Для всех воскрес Христос! Все мы, большие и малые, богатые и убогие, иудеи и еллины, все мы встанем и от полноты душевной обнимем друг Друга!
Когда я проснулся, солнце стояло уже высоко, но как светло оно сияло, как тепло оно грело! На улицах было сухо; недаром же говорят старожилы, что какая ни будь дурная погода на шестой неделе поста, страстная все дело исправит, и к светлому празднику будет сухо и тепло. Мне сделалось скучно в комнате одному, и я вышел на улицу, чтоб на народ поглядеть.
– Христос воскрес! – кричит мне Порфирий Петрович, влекомый парой кауреньких лошадок, – там будете?
И, не дождавшись моего ответа, прибавляет:
– То-то же! сегодня грех! сегодня не такой день, чтоб в карты играть! Сегодня, по древнему обычаю, пораньше спать лечь следует.
Я иду дальше и в скором времени равняюсь с домиком «матушки» Палагеи Ивановны, у которой все окна, по случаю великого праздника, настежь.
– Ну, что, как "несчастненькие"? – спрашиваю я у этой милой женщины, которой кроткое лицо отрадно и освежительно действует на мою душу.
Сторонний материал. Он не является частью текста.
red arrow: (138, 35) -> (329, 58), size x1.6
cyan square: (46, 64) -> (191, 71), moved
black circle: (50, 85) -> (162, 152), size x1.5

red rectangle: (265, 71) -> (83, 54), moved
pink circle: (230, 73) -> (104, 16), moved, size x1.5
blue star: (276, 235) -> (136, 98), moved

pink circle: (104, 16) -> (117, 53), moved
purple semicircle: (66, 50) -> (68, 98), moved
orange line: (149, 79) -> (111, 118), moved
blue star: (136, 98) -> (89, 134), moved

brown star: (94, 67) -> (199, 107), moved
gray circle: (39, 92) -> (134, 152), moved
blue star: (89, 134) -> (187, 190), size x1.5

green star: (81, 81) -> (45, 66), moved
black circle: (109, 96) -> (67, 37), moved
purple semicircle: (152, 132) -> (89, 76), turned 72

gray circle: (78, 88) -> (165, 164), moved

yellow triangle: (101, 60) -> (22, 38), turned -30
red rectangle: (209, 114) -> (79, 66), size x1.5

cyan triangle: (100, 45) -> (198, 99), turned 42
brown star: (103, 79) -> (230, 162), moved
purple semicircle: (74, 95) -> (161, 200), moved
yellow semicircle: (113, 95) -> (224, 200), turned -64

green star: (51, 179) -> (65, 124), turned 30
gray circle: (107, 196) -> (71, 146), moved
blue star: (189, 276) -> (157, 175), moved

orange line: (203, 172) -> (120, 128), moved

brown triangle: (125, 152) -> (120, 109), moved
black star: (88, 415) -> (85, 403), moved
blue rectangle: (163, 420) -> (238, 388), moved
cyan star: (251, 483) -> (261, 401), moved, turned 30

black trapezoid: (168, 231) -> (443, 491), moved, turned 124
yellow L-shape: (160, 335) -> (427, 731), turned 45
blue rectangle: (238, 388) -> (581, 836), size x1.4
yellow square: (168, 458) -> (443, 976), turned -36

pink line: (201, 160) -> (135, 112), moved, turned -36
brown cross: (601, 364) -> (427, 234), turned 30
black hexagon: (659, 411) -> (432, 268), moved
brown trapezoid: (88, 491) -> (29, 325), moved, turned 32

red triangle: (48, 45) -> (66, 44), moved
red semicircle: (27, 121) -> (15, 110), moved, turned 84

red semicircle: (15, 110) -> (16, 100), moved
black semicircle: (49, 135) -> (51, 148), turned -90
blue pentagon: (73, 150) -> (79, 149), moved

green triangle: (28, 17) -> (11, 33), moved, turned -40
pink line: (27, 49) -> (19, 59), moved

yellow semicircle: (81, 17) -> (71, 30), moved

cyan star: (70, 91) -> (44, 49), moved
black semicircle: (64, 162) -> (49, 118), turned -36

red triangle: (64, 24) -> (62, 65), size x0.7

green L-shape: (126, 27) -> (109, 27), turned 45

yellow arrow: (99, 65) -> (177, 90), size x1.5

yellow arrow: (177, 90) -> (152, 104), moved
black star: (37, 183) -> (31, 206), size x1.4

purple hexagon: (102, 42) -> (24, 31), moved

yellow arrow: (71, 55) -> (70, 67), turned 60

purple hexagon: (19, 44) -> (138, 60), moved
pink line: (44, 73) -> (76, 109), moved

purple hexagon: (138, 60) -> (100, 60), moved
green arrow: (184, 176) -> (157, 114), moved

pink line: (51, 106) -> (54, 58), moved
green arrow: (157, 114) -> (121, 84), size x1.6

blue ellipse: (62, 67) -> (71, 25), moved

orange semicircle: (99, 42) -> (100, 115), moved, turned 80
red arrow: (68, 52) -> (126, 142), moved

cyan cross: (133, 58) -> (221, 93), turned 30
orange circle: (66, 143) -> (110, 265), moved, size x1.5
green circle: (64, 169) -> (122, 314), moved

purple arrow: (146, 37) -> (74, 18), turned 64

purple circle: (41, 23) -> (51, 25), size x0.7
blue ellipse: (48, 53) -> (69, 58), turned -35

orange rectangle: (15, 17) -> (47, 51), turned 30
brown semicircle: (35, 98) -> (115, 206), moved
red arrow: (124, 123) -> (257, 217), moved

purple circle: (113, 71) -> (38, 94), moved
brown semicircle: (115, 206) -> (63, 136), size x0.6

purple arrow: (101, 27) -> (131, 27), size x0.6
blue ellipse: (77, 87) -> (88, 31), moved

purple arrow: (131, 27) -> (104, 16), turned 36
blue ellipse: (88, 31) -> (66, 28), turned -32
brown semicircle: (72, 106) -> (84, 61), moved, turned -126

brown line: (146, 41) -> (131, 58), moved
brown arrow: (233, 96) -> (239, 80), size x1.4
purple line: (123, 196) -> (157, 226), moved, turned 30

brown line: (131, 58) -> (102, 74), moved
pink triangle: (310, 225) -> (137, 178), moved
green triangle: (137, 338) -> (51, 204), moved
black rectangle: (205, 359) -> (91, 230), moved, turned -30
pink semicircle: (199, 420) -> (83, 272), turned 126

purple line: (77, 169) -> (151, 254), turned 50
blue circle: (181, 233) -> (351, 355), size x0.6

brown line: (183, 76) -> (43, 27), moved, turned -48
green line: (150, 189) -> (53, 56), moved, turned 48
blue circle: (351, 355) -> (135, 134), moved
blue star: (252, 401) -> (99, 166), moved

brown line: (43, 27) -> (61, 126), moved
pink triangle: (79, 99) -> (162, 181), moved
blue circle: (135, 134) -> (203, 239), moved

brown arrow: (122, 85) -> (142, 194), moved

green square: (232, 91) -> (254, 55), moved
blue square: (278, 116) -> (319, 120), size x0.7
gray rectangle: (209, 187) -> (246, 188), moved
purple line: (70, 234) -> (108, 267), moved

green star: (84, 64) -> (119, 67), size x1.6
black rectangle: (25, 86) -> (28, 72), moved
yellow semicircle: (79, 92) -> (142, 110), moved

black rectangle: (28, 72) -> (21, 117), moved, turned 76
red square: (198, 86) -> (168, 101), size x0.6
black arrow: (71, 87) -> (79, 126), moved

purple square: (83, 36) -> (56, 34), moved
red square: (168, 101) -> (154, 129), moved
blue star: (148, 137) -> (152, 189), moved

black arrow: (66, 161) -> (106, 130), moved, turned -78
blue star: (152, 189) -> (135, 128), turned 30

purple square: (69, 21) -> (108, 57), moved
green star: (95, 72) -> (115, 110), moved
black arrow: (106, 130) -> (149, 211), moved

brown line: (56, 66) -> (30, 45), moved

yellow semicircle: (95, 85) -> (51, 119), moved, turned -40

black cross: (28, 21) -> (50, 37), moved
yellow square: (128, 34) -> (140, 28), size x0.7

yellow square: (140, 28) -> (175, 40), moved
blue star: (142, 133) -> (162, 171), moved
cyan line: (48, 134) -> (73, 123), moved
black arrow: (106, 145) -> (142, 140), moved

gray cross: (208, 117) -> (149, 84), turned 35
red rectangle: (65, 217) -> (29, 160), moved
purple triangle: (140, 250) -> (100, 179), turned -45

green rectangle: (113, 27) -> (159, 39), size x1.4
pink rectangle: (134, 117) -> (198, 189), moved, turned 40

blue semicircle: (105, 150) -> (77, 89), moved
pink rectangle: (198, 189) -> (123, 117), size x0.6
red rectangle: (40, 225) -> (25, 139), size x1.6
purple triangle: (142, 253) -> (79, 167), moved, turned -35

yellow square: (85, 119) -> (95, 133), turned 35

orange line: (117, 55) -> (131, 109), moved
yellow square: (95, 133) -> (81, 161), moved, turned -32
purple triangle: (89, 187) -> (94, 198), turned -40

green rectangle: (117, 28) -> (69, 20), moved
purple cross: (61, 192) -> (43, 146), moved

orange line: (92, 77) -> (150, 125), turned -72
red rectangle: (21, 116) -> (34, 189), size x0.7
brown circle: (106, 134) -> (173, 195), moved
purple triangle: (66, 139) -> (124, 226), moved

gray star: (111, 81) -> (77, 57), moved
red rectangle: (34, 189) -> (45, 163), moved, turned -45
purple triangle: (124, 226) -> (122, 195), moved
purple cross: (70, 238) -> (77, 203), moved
– А что? Все слава богу! чуть не затискали меня, старуху, совсем! Да не побрезгуй, барин любезный, зайди ко мне разговеться! Поди, чай, тебе, сердечному, одному-то в такой праздник как скучно!
И мне действительно делается внезапно так грустно и горько, что я чувствую, как слезы душат и давят меня. Я в самом деле припоминаю, что мне чего-то недостает, что я как будто лишний на белом свете, что я один, всегда один. И я вдвое начинаю любить эту милую Палагею Ивановну за то, во-первых, что она назвала меня «сердечным», а во-вторых, за то, что она от всей души пригрела и приютила меня в великий праздник. Неизвестно почему, но Палагея Ивановна всегда как-то особенно вздыхает и покачивает головой, когда со мной говорит. Иногда мне случается подметить ее взор, устремленный на меня в то время, как я разговариваю с ее племянниками и племянницами, с ее сиротками, которых у нее полон дом, и взор этот всегда бывает полон какой-то тихой, любящей грусти. Нет сомненья, что она и во мне видит одного из толпы «несчастненьких», что она охотно полюбила бы меня, как любит своих сироток, если бы я, на мое несчастие, не был чиновником. Чиновнический вицмундир во многих случаях лишал меня возможности наслаждаться бездною приятных вещей. Палагея Ивановна высокая и полная женщина; должно полагать, что смолоду она была красавицей, потому, во-первых, что черты лица ее и доселе говорят еще о прошедшей красоте, а во-вторых, потому, что женщина с истинно добрым сердцем, по мнению моему, должна, непременно должна быть красавицей.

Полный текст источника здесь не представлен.